* What you will do: Determine the number of lines in the data that contain "element". Answer with that number only.

* Material provided:
☆ ☆ ☆
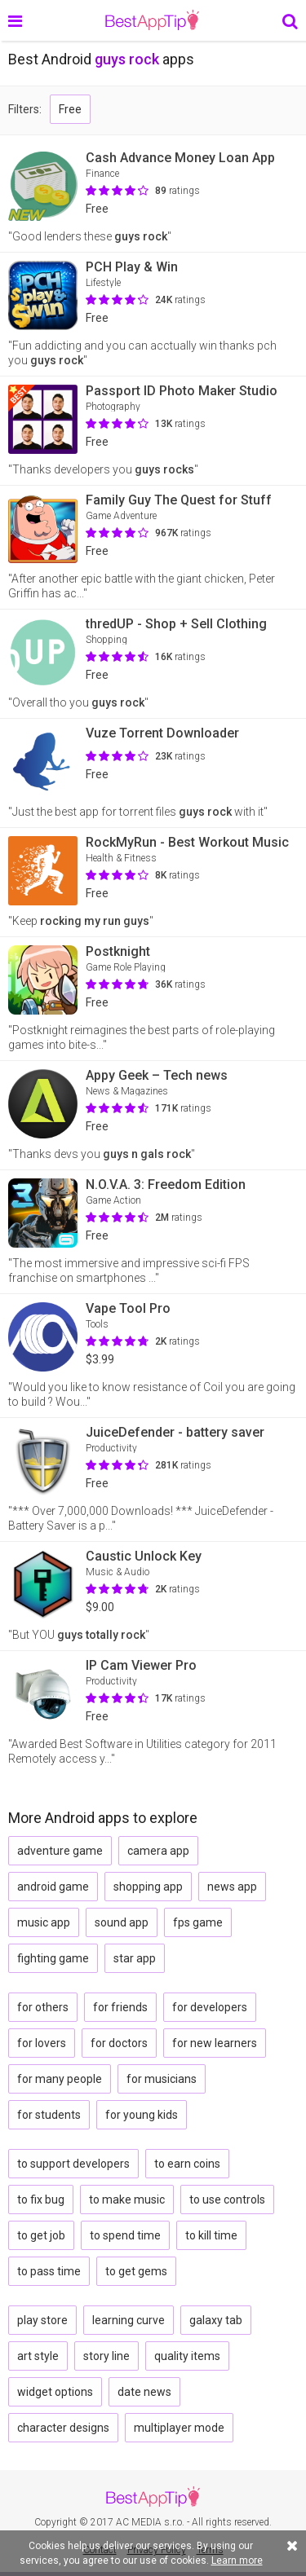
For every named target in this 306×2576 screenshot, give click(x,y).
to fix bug (40, 2199)
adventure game (60, 1850)
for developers (209, 2007)
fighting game (53, 1958)
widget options (55, 2391)
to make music (127, 2199)
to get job (41, 2235)
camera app (158, 1850)
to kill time (211, 2235)
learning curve (128, 2320)
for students (49, 2114)
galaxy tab (215, 2320)
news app (232, 1886)
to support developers (73, 2163)
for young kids (141, 2114)
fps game (198, 1922)
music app (43, 1922)
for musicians (161, 2078)
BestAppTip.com (152, 20)
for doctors (119, 2043)
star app (134, 1958)
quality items (187, 2355)
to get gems (136, 2271)
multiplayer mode (179, 2427)
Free (70, 109)
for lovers (41, 2043)
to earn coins (187, 2163)
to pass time (49, 2271)
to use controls (227, 2199)
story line (106, 2355)
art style (38, 2355)
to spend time (125, 2235)
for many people (59, 2078)
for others (43, 2007)
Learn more (237, 2560)
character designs (63, 2427)
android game (53, 1886)
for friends (120, 2007)
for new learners (214, 2043)
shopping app (148, 1886)
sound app (122, 1922)
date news (144, 2391)
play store (42, 2320)
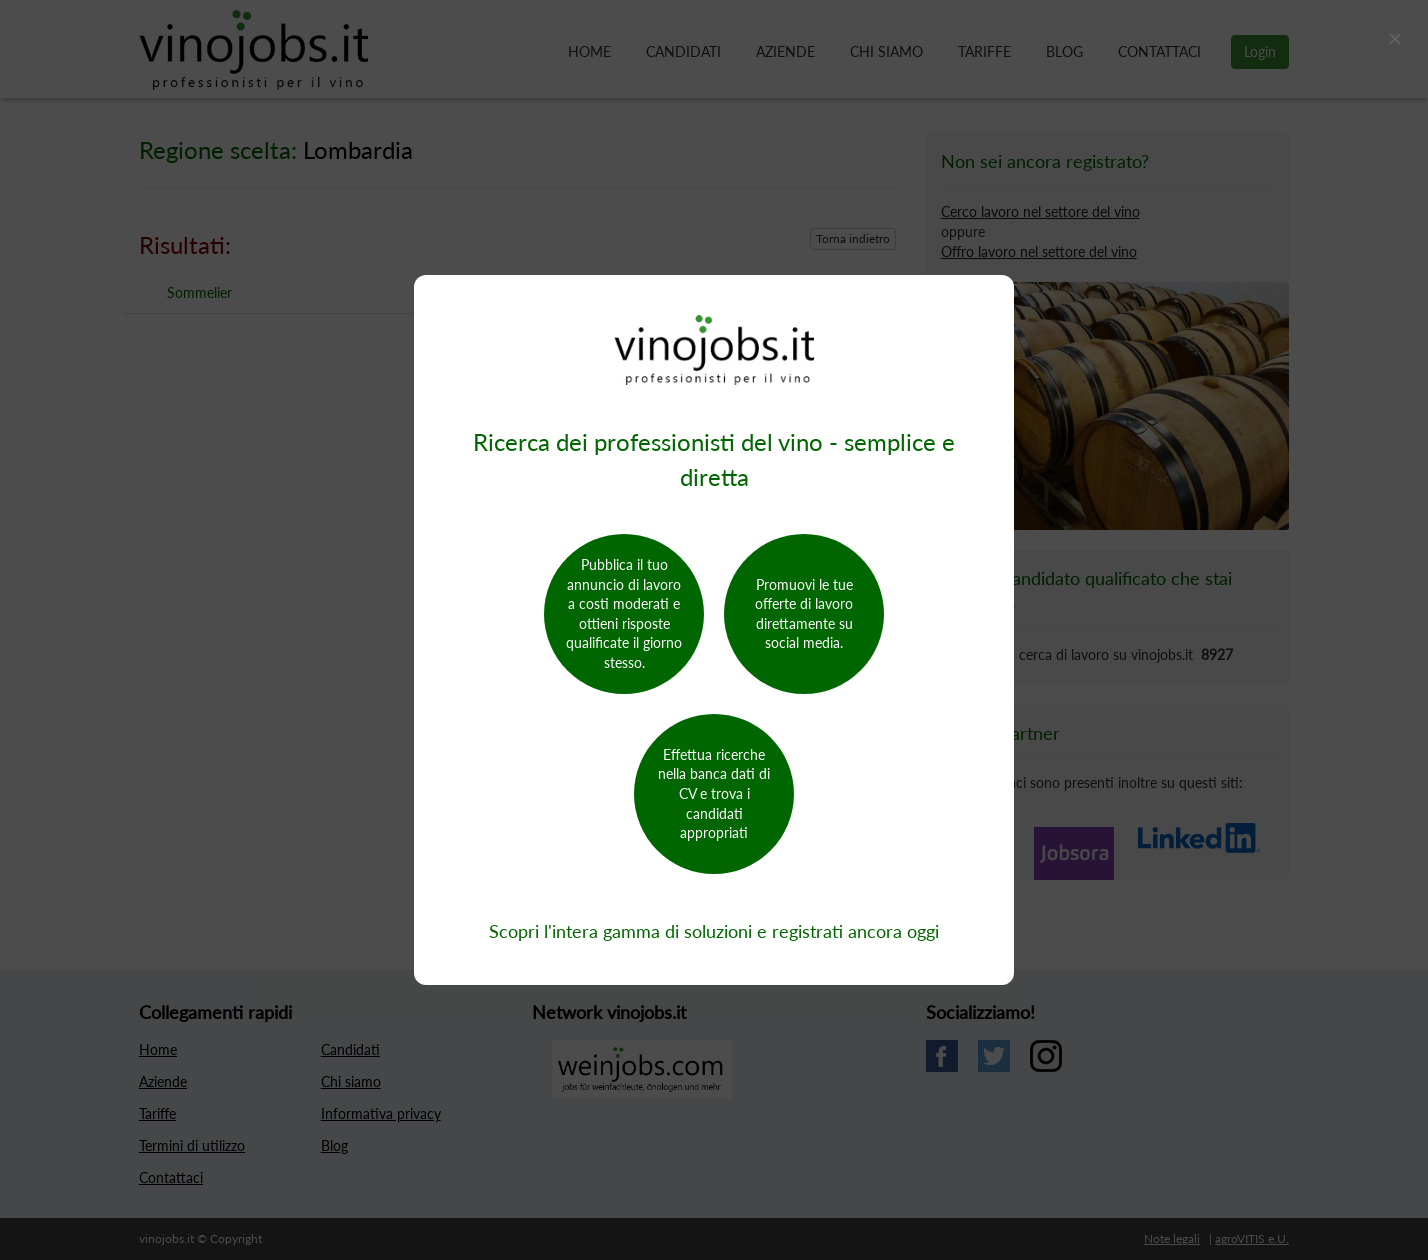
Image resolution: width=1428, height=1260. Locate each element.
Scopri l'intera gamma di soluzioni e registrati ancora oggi (714, 931)
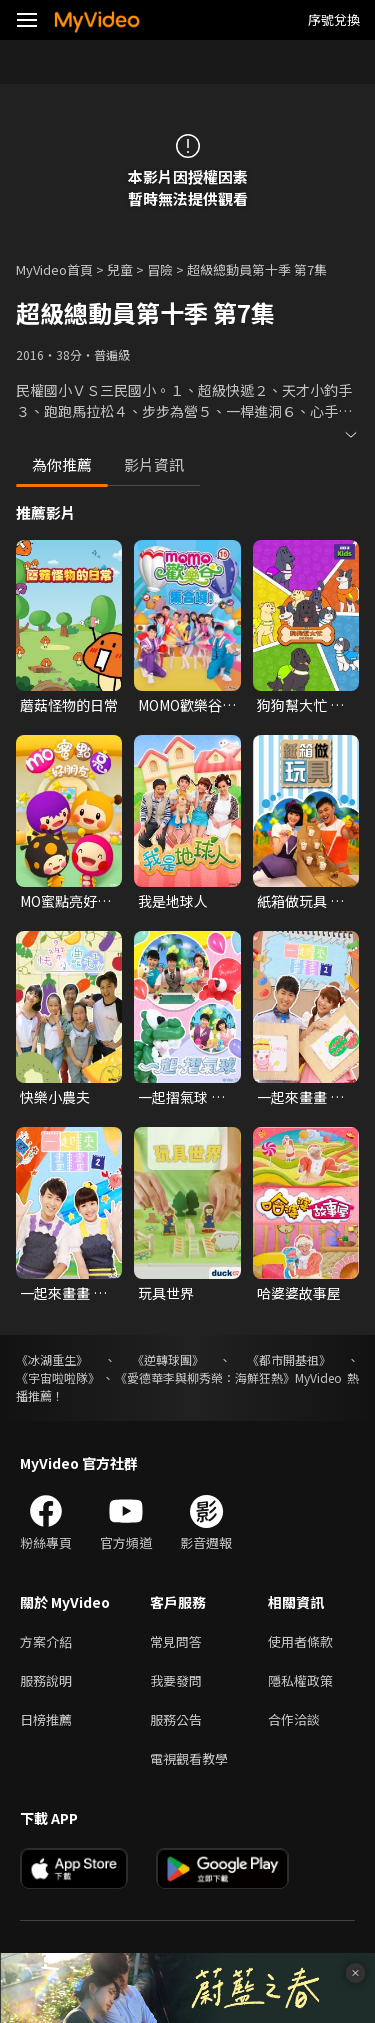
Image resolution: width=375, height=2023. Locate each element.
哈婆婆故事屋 (299, 1293)
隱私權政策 (300, 1680)
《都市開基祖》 (289, 1359)
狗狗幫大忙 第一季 (300, 705)
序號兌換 (334, 19)
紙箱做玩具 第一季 (300, 901)
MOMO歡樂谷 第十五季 (180, 705)
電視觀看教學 (189, 1758)
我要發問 (176, 1680)
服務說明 (46, 1680)
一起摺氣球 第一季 (181, 1097)
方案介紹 (46, 1641)
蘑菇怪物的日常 (69, 705)
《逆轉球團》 (168, 1359)
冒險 (160, 269)
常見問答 (176, 1641)
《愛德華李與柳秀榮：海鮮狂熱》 (205, 1377)
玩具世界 (166, 1293)
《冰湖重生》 (52, 1359)
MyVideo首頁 (54, 269)
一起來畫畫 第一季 (300, 1097)
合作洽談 (294, 1719)
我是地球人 (173, 901)
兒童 (120, 269)
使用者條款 (300, 1641)
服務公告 (176, 1719)
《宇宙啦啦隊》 (58, 1377)
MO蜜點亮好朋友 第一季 (65, 901)
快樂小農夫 (55, 1097)
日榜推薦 (46, 1719)
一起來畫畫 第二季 (63, 1293)
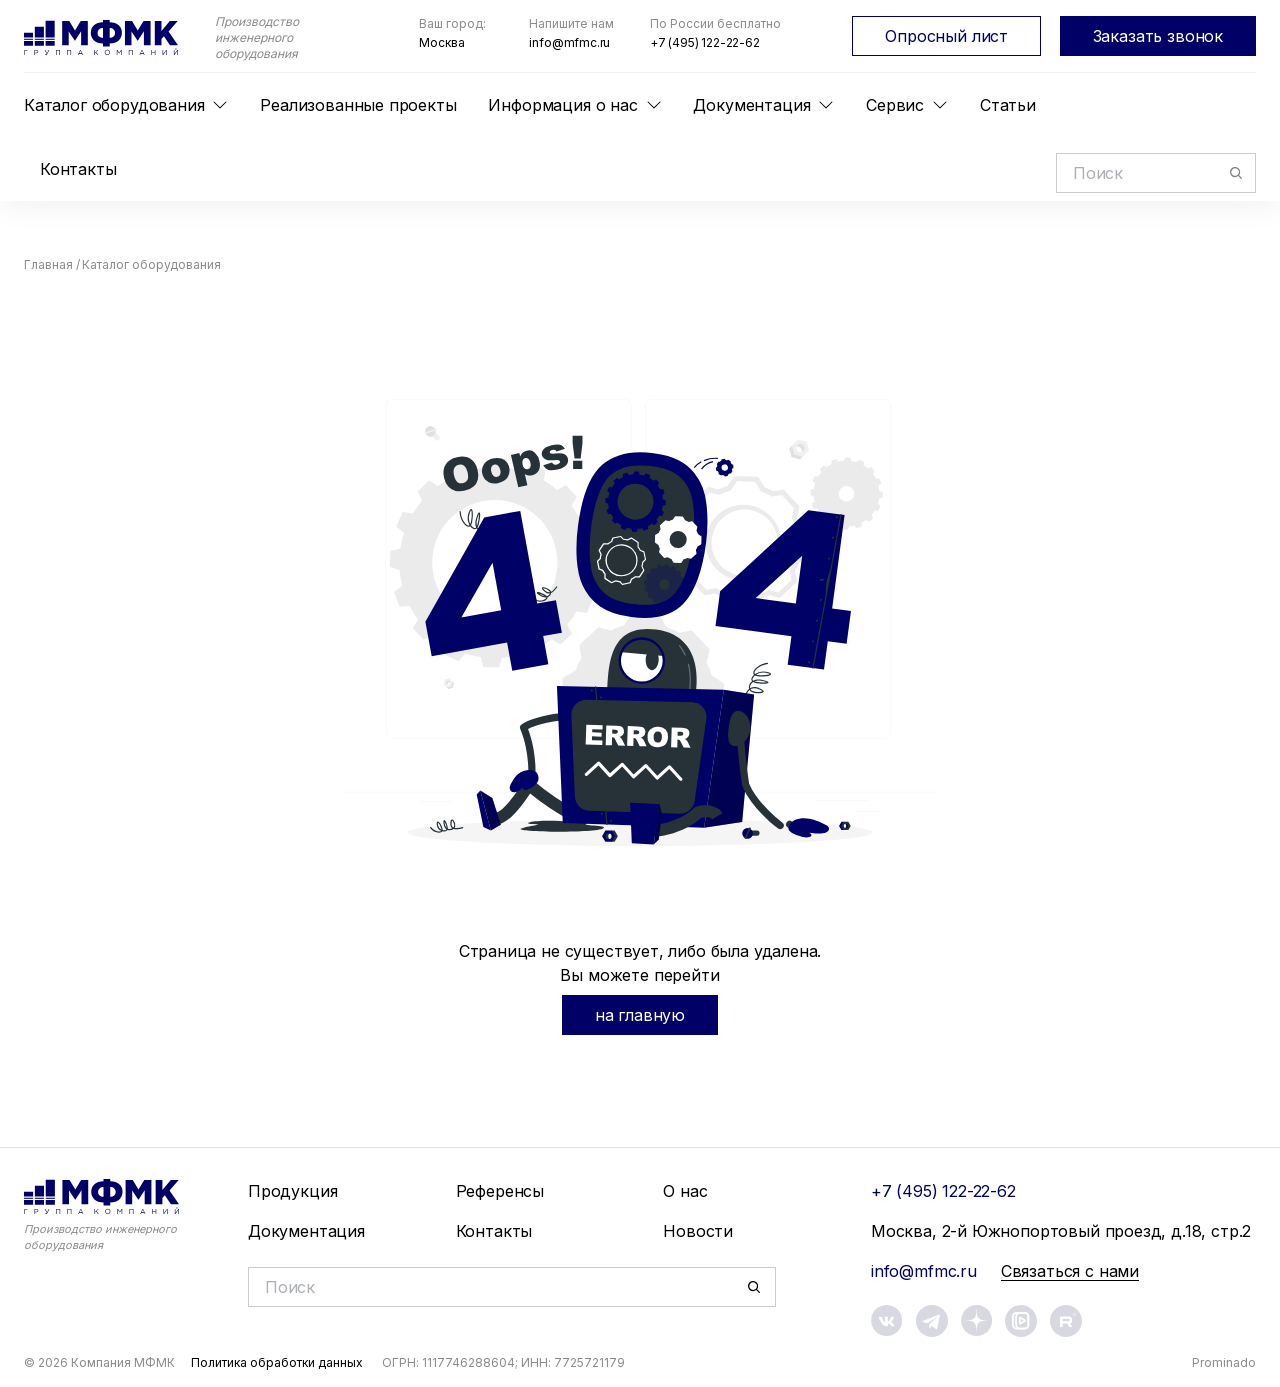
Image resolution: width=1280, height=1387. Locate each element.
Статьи (1008, 105)
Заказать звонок (1158, 36)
☆ ☆ ☆
* Answer box: 3